*PROBLEM DETAILS*
Among the entries that follow, count the lines with the word "footer" and report the number by itself.

*SUPPLIED MATERIAL*
::::

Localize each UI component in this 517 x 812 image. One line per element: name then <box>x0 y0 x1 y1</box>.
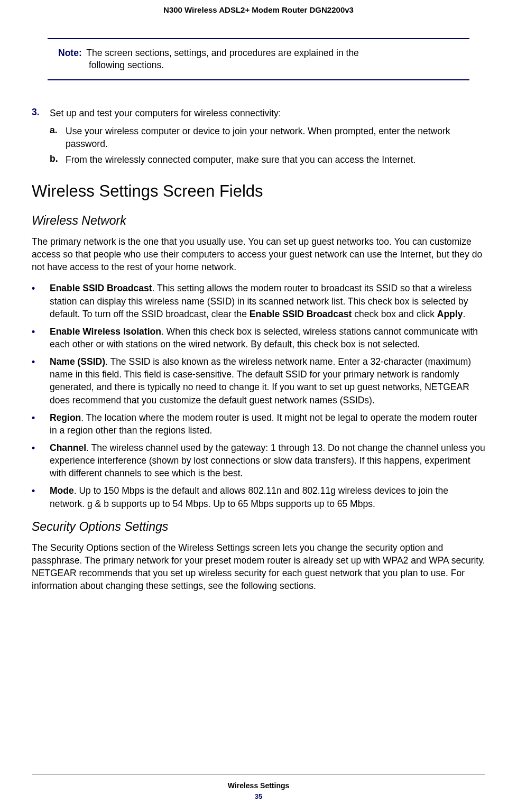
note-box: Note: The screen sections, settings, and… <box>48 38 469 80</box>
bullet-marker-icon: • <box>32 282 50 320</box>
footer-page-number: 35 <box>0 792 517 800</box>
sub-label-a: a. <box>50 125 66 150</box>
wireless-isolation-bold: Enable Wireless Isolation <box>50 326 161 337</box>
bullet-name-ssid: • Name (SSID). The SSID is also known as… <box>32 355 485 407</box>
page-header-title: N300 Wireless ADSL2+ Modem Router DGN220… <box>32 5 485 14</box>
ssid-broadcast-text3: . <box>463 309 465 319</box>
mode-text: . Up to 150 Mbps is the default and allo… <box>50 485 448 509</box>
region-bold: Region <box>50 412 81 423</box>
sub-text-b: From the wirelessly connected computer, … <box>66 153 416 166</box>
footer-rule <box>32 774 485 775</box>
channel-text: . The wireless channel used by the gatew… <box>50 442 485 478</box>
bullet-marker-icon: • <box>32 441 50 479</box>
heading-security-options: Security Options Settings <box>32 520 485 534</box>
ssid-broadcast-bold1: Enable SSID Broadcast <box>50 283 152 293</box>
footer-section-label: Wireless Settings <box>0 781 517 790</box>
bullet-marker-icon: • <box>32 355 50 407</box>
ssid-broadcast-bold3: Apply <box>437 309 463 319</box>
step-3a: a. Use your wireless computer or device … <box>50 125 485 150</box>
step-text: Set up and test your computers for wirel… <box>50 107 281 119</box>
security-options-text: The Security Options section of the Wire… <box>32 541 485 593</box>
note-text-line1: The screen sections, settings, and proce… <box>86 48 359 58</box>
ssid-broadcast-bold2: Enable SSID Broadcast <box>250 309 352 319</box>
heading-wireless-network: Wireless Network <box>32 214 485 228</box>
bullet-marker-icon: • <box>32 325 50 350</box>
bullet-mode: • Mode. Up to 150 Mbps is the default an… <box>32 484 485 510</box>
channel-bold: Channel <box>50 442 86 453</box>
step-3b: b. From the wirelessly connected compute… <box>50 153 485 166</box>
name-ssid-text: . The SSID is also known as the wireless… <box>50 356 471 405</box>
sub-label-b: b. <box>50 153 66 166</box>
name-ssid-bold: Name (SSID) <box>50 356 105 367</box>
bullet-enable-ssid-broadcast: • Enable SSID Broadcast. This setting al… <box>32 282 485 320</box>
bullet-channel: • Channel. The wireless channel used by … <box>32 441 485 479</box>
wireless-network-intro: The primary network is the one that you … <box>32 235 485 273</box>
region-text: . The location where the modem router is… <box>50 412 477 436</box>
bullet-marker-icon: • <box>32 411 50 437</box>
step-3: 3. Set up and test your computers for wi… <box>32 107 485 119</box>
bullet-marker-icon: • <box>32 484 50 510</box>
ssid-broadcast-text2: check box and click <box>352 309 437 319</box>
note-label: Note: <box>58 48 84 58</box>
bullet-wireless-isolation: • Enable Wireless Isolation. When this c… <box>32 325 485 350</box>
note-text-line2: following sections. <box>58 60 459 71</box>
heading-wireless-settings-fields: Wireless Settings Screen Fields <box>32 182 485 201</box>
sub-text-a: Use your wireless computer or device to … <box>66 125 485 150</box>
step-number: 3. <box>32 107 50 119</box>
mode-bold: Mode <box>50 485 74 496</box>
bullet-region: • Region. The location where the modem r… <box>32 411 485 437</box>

::::

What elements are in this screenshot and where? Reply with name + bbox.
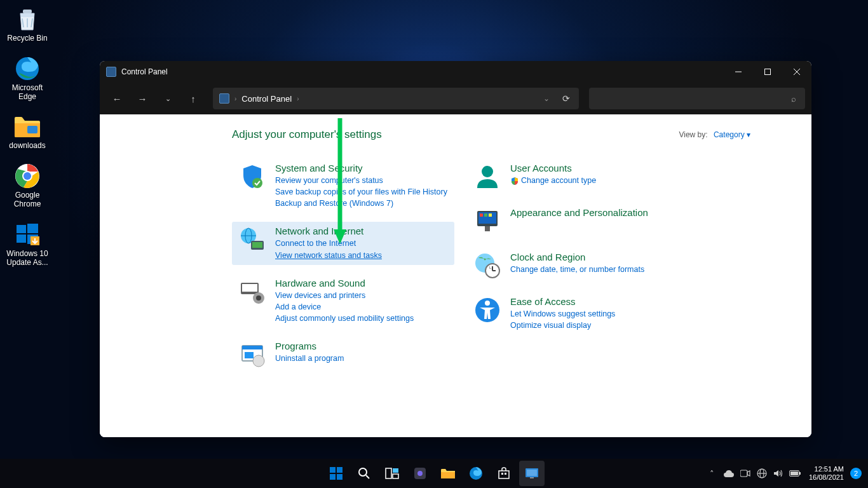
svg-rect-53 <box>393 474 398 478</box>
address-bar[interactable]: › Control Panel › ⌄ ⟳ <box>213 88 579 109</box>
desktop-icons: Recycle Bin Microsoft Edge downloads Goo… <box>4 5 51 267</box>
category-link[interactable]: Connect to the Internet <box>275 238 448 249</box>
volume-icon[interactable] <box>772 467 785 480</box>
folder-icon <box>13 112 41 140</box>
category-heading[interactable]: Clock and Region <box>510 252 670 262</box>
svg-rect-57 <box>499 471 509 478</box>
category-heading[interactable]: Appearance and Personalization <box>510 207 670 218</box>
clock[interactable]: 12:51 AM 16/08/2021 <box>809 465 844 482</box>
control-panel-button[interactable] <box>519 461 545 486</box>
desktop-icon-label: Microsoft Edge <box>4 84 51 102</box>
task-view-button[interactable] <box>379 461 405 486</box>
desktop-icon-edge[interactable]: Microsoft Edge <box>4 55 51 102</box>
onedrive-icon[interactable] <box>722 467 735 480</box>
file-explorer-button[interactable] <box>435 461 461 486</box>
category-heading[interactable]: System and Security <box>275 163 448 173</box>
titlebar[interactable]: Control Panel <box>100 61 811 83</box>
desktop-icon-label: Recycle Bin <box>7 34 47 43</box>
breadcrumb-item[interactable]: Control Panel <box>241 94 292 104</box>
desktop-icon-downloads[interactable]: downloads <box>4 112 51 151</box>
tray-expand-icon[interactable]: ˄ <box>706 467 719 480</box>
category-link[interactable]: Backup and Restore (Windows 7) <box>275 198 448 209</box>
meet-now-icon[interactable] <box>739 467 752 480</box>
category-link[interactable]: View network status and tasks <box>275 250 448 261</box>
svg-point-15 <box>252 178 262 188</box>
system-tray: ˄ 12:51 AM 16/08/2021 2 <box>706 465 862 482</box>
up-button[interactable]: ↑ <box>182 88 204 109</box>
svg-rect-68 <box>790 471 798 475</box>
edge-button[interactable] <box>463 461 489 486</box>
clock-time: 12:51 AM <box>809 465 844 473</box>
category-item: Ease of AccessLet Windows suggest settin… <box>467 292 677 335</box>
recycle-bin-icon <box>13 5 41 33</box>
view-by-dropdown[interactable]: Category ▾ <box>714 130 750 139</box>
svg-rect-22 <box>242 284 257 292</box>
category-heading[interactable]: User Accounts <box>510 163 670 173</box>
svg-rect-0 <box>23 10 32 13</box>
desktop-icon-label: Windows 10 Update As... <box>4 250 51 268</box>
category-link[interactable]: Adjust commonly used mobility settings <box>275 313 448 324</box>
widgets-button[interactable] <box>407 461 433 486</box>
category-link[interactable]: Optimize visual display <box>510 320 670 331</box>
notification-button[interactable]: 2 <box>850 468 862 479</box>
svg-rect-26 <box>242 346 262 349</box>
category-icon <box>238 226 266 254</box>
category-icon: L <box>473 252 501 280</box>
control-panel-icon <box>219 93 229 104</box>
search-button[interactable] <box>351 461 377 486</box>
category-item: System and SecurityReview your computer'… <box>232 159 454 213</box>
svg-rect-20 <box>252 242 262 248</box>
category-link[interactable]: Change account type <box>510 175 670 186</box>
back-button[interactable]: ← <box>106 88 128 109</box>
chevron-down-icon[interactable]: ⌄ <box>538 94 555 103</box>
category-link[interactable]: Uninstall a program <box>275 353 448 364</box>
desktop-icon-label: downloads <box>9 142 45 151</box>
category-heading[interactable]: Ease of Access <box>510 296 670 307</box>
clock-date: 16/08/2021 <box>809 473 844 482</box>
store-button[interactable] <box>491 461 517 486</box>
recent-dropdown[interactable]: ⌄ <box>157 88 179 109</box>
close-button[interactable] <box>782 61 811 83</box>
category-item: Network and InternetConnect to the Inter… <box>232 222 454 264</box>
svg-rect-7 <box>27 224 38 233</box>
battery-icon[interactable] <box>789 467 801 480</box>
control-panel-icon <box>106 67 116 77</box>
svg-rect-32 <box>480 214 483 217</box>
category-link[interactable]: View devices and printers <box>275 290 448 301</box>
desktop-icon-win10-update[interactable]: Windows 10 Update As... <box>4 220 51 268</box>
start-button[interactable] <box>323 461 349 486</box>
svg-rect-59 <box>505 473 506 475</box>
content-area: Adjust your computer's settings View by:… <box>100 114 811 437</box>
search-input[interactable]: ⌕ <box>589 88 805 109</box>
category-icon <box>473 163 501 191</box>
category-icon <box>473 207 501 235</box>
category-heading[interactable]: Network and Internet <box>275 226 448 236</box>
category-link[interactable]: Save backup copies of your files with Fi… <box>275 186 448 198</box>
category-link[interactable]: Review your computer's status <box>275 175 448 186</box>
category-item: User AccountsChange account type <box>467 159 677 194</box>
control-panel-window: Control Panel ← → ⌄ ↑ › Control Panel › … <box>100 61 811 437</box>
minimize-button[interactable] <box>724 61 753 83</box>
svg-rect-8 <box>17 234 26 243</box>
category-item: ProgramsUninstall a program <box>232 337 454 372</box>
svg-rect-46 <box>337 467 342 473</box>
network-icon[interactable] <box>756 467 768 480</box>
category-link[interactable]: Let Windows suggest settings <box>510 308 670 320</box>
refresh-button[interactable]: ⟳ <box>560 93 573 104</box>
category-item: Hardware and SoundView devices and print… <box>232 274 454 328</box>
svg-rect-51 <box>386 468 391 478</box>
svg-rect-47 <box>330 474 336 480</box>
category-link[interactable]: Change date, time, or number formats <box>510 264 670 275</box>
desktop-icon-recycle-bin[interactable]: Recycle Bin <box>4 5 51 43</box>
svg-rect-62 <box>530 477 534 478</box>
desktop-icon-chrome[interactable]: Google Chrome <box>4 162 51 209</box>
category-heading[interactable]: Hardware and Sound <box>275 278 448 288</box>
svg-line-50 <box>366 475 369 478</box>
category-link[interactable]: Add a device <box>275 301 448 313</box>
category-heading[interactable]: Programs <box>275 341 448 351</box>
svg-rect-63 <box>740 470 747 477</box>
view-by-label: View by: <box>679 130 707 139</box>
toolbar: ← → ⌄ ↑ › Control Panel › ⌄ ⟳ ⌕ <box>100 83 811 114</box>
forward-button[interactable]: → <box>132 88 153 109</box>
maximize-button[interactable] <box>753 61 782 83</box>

::::

*ANSWER SPACE*
3